Hey guys, anyone ever attempted to do anything with onyx and parquet files?

lucasbradstreet02:03:43

Haven't heard of anybody, but I'd be interested as it's something I've thought to do

jeroenvandijk12:03:59

@camechis we’re looking into this

Travis12:03:18

Cool,. I was just exploring some ideas and wondered if anyone has used it in onyx. Was thinking of storing some data in parquet on s3

jeroenvandijk12:03:51

yep we are planning on doing the same if it all works out. My hope is that the only change to the current setup is the way we generate bytes (parquet instead of json), but not sure yet

jeroenvandijk12:03:00

@camechis Do you see particular challenges?

Travis12:03:56

I haven't even begun to even see what it would take. Just an idea popped in my head. About as far as it's got, lol

jeroenvandijk12:03:47

some my hope/estimate is that you only need to create a custom serializer-fn for parquet https://github.com/onyx-platform/onyx-amazon-s3/blob/0.10.x/test/onyx/plugin/s3_end_to_end_test.clj#L59

jeroenvandijk12:03:59

the rest should be the same as writing other data to s3

jeroenvandijk12:03:42

maybe if you want to read the parquet files from some other hdfs client you need to write to the proper paths (based on the data), but that’s it i think

Travis12:03:56

Sounds reasonable

gardnervickers12:03:20

If it's just a file format for files in S3, a custom deserializer will be sufficient for ingest. Any other kind of storage medium will need a plugin.

theblackbox13:03:26

If I wanted to emit a segment from one task to multiple tasks would I need to use flow-conditions?
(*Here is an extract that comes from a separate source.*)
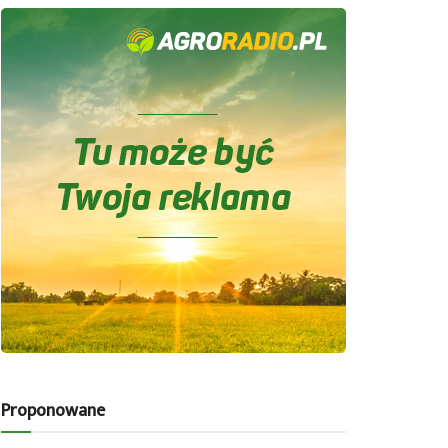
Proponowane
Or am I barking up the wrong tree there?

Travis13:03:13

you should be able to just use that as the input to the other tasks if I believe , in your worflow.

gardnervickers13:03:30

@theblackbox To emit a segment from task :a to :b and :c, you’d make your workflow look like [[:a :b] [:a :c]].

michaeldrogalis19:03:13

Long awaited patch going in shortly. onyx-kafka peers will be able to consume from multiple partitions, chosen at runtime: https://github.com/onyx-platform/onyx-kafka/pull/35

Travis19:03:42

@michaeldrogalis I am pretty sure I know what this means but can you explain a little

lucasbradstreet19:03:21

@camechis it means you can set onyx/n-peers to any number, and the partitions will be distributed between them. So if you have a topic with 4 partitions, and set onyx/n-peers to 2, one peer will take partitions 0,1 and the other will take 2,3

Travis19:03:59

awesome, thats what I thought so now you don’t have to change it to match how many partitions you have

Travis19:03:08

very handy

lucasbradstreet19:03:26

Should help quite a bit because the prevailing wisdom is to overpartition your topic to save you trouble down the line.